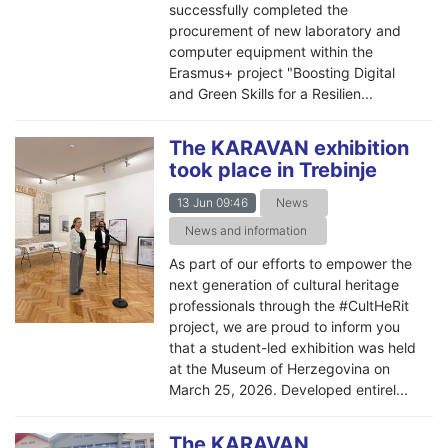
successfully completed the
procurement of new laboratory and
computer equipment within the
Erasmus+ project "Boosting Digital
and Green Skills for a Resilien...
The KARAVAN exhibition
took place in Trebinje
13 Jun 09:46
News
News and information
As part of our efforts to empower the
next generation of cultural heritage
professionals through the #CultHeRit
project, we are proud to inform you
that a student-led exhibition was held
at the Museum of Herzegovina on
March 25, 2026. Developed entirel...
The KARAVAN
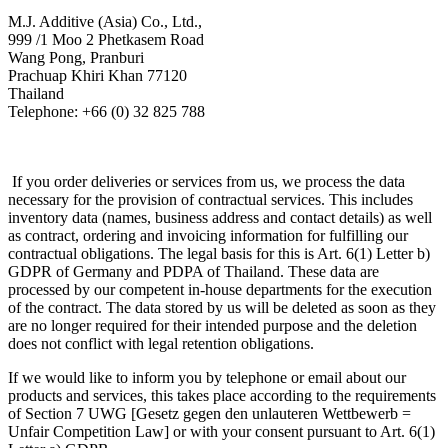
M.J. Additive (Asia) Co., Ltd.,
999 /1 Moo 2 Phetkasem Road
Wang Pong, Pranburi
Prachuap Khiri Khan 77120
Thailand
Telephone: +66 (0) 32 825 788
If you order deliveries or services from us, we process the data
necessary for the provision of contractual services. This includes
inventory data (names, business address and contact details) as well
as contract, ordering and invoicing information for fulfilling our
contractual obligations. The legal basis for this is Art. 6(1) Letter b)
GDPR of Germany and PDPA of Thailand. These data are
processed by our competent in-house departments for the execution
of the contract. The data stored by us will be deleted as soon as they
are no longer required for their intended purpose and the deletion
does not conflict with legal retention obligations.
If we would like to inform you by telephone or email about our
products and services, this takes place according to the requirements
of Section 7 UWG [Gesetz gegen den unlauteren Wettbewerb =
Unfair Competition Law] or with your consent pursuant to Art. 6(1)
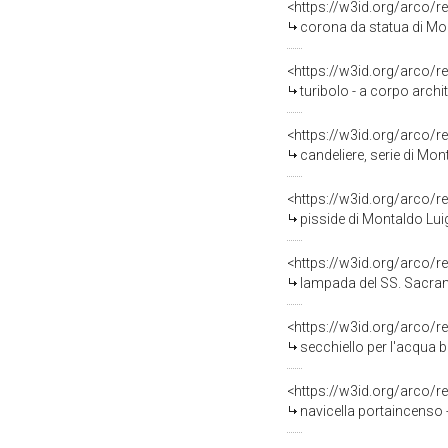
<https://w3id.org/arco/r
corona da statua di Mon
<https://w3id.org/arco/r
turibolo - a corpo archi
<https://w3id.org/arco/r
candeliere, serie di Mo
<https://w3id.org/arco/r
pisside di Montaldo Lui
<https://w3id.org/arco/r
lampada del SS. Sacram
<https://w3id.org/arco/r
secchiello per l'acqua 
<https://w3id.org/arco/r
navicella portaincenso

+ + + +

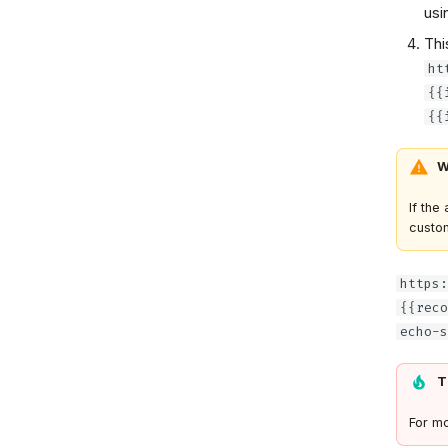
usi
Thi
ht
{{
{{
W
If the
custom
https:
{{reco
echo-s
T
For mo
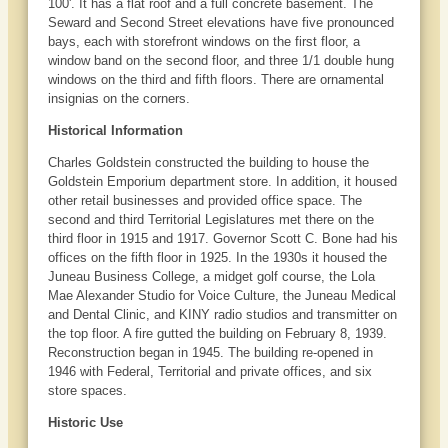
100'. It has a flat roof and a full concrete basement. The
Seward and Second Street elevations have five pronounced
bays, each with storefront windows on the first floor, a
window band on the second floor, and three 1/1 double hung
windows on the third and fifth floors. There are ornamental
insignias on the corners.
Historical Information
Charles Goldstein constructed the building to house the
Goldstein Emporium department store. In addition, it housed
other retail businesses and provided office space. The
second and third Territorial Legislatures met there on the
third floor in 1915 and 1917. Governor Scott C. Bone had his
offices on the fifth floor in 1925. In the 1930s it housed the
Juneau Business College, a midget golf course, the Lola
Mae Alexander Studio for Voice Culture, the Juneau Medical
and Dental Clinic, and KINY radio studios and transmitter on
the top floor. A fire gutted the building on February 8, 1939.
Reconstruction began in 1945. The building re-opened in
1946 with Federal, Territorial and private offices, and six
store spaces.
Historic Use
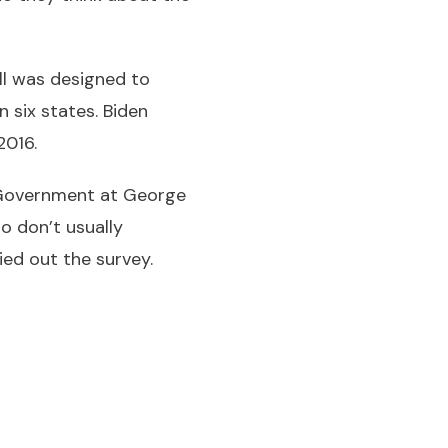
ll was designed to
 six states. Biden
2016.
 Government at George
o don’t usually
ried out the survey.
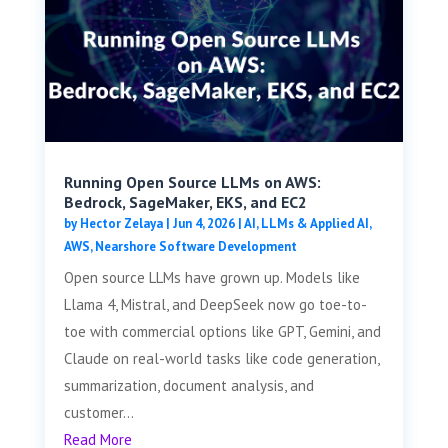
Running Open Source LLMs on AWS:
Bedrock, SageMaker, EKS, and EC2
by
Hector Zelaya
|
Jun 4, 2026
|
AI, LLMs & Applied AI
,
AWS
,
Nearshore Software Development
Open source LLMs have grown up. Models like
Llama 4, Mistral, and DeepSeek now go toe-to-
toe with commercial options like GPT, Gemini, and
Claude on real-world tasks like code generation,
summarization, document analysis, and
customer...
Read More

+ + + +

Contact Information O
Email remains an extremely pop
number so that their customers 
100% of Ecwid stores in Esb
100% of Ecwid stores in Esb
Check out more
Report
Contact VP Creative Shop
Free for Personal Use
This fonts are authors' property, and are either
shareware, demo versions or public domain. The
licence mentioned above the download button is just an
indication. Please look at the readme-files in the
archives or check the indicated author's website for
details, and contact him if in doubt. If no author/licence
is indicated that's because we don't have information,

+ + + +

Print the part of the listing above that opens with the line containing "successfully completed the" and closes with the line containing "navicella portaincenso". Copy it exactly, both ends included, and omit the pictures.

Exercise response.
successfully completed the
procurement of new laboratory and
computer equipment within the
Erasmus+ project "Boosting Digital
and Green Skills for a Resilien...
The KARAVAN exhibition
took place in Trebinje
13 Jun 09:46
News
News and information
As part of our efforts to empower the
next generation of cultural heritage
professionals through the #CultHeRit
project, we are proud to inform you
that a student-led exhibition was held
at the Museum of Herzegovina on
March 25, 2026. Developed entirel...
The KARAVAN
M.J. Additive (Asia) Co., Ltd.,
999 /1 Moo 2 Phetkasem Road
Wang Pong, Pranburi
Prachuap Khiri Khan 77120
Thailand
Telephone: +66 (0) 32 825 788
If you order deliveries or services from us, we process the data
necessary for the provision of contractual services. This includes
inventory data (names, business address and contact details) as well
as contract, ordering and invoicing information for fulfilling our
contractual obligations. The legal basis for this is Art. 6(1) Letter b)
GDPR of Germany and PDPA of Thailand. These data are
processed by our competent in-house departments for the execution
of the contract. The data stored by us will be deleted as soon as they
are no longer required for their intended purpose and the deletion
does not conflict with legal retention obligations.
If we would like to inform you by telephone or email about our
products and services, this takes place according to the requirements
of Section 7 UWG [Gesetz gegen den unlauteren Wettbewerb =
Unfair Competition Law] or with your consent pursuant to Art. 6(1)
<https://w3id.org/arco/r
corona da statua di Mon
<https://w3id.org/arco/r
turibolo - a corpo archi
<https://w3id.org/arco/r
candeliere, serie di Mo
<https://w3id.org/arco/r
pisside di Montaldo Lui
<https://w3id.org/arco/r
lampada del SS. Sacram
<https://w3id.org/arco/r
secchiello per l'acqua 
<https://w3id.org/arco/r
navicella portaincenso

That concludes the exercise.